When Frankie Rendon, a colleague, welcomed his daughter into the world, he and his wife bought a few bedding sets for the newborn’s crib. “We thought it was a good idea to change her bedroom theme every couple of months,” Rendon said.

But most of the sets, which cost $100 to $200 apiece, remain in the closet. Rendon and his wife don’t have the time or energy to change the bedding often. And the baby, who is now four months old, has yet to sleep in her crib, according to Rendon.

Another thing to note is the fact that the American Academy of Pediatrics recommends you avoid soft bedding entirely when your child is young to reduce the risk of sudden infant death syndrome (SIDS).

5. Shoes (before your baby can walk)

For some parents, it’s important that their child has a keen fashion sense. But as comedian Jim Gaffigan wrote, giving a baby shoes when they can’t walk is “like giving a blind person a microscope.”

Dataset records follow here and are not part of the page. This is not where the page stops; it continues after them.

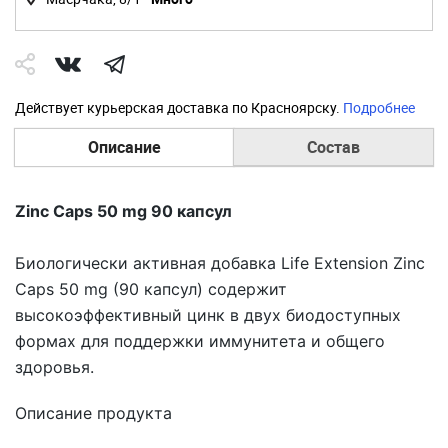
Действует курьерская доставка по Красноярску.
Подробнее
Описание
Состав
Zinc Caps 50 mg 90 капсул
Биологически активная добавка
Life Extension Zinc
Caps 50 mg
(90 капсул) содержит
высокоэффективный цинк в двух биодоступных
формах для поддержки иммунитета и общего
здоровья.
Описание продукта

What’s more, infant shoes can be wildly expensive, despite the small amount of material and short shelf life. Some manufacturers charge $50 or more for a pair of baby shoes.

If you’re concerned about your child’s feet getting cold during the winter, opt for inexpensive booties or thick socks and a blanket instead.

6. Changing table

You spend a lot of time changing diapers when your baby is in the newborn and infant stages. If you have back problems like me, changing tables make the process easier.

Some changing tables double as a small dresser or storage unit, but even basic ones can cost $50 or more. My wife and I just bought a cheap changing pad for $10 and set it on top of our son’s full dresser.

Alternatively, you can skip the table and pad altogether and change your baby’s diaper on the floor, bed, or couch.

7. Baby food (that you can puree yourself)

Once your infant starts eating solids, bottled baby food offers a convenient way to give your child a wide variety of flavors. But that convenience comes at a cost — usually $1 or more per jar — and it adds up over time.

Instead, make your own purees by cooking fruits and vegetables and throwing them in the blender. Your baby won’t know the difference, but your wallet will.

Spend wisely when it comes to your baby

As you prepare for the costs that come with a child, consider how they impact your financial well-being.

For items you plan to buy, check Craigslist and other marketplaces to see if you can find a great alternative for cheap. Although it’s easy to justify spending a lot on baby products because you want the best for your child, used products are often just as good as new ones — and they cost a lost less to boot.